Hasil ini berbeda dari hasil Zeng yang 7,6% neonatus memiliki kultur darah positif dan
gram-patogen bertanggung jawab atas sekitar 58,5% dari hasil ini dan basil gram negatif ada
di sekitar 33,8% kultur darah neonatal. Berbagai patogen umum flora vagina dan juga
kolonisasi bakteri yang berbeda dari lingkungan NICU di komunitas yang berbeda dan
berbagai metode pengumpulan sampel, transportasi dan penyimpanan dapat menjadi penyebab
hasil yang berbeda.

Batasan
Salah satu keterbatasan penelitian saat ini adalah bahwa kami tidak mengevaluasi
frekuensi Chlamydia dan mikoplasma pada pasien, namun, itu karena beberapa alasan penting;
pertama, mikroorganisme ini bukan flora genital normal, dan kedua, metode pendeteksian
untuk dua mikroorganisme ini sangat kompleks dan berbeda dan media kulturnya tidak tersedia
untuk kita. Sehubungan dengan Flora genital bakteri yang berbeda di masyarakat yang berbeda
bahkan di negara yang sama, mungkin lebih baik daripada dalam kasus PPROM, antibiotik
profilaksis diberikan sesuai dengan kolonisasi bakteri saluran genital yang paling umum dan
terutama patogen lingkungan dari setiap komunitas yang merupakan faktor terakhir
(lingkungan). patogen) mungkin memiliki peran utama dalam sepsis neonatal. Disarankan
bahwa lebih banyak penelitian harus dilakukan untuk mendukung pilihan terbaik antibiotik
profilaksis pada pasien PPROM sesuai dengan kolonisasi bakteri dan kultur darah neonatal
yang paling umum.

Kesimpulan

Meskipun prevalensi tinggi kolonisasi bakteri saluran genital terlihat pada wanita hamil
PPROM; kolonisasi GBS tidak lazim dalam penelitian ini.
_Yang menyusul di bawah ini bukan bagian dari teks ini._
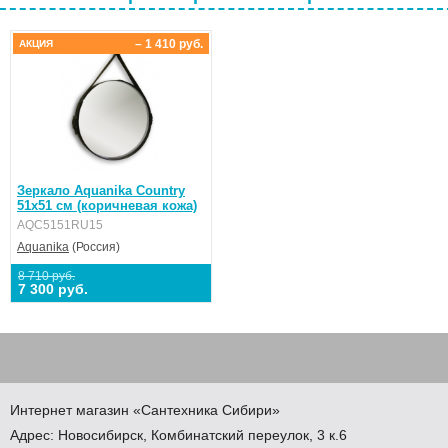
– 1 410 руб.
АКЦИЯ
Зеркало Aquanika Country
51x51 см (коричневая кожа)
AQC5151RU15
Aquanika
(Россия)
8 710 руб.
7 300 руб.
Интернет магазин
«Сантехника
Сибири»
Адрес:
Новосибирск
,
Комбинатский переулок, 3 к.6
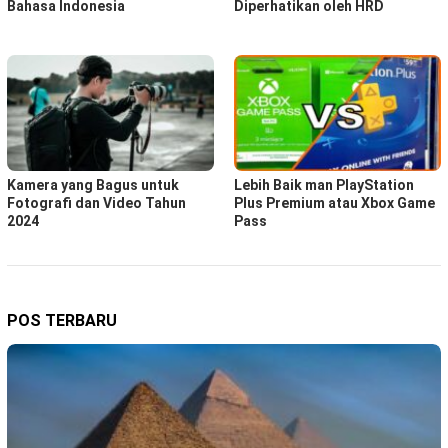
Bahasa Indonesia
Diperhatikan oleh HRD
Kamera yang Bagus untuk
Lebih Baik man PlayStation
Fotografi dan Video Tahun
Plus Premium atau Xbox Game
2024
Pass
POS TERBARU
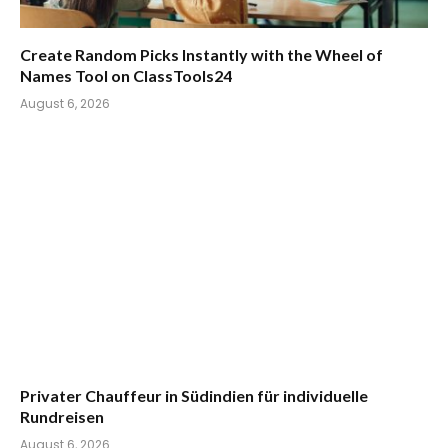
Create Random Picks Instantly with the Wheel of
Names Tool on ClassTools24
August 6, 2026
Privater Chauffeur in Südindien für individuelle
Rundreisen
August 6, 2026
Jadi, mungkin lebih baik bahwa
pemberian antibiotik profilaksis dianggap sesuai dengan mikroorganisme paling umum dari
kolonisasi bakteri endoserviks. Meskipun kolonisasi bakteri vagina dapat meningkatkan
penerimaan NICU, itu tidak berpengaruh pada prevalensi korioamnionitis, sepsis neonatal dan
kematian. Faktor penting dalam kematian neonatal adalah kultur darah neonatal positif dan
sepsis neonatal.
Ucapan Terima Kasih

Penelitian ini telah diadopsi dari tesis khusus yang ditulis oleh Dr. Asieh Malekii dalam
kebidanan dan ginekologi di Universitas Ilmu Kedokteran Mashhad (kode: 3341).
Penulis akan menghargai wakil penelitian terhormat dari Universitas Ilmu Kedokteran
Mashhad yang mendukung studi ini secara finansial.
Konflik kepentingan

Penulis menyatakan tidak ada konflik kepentingan.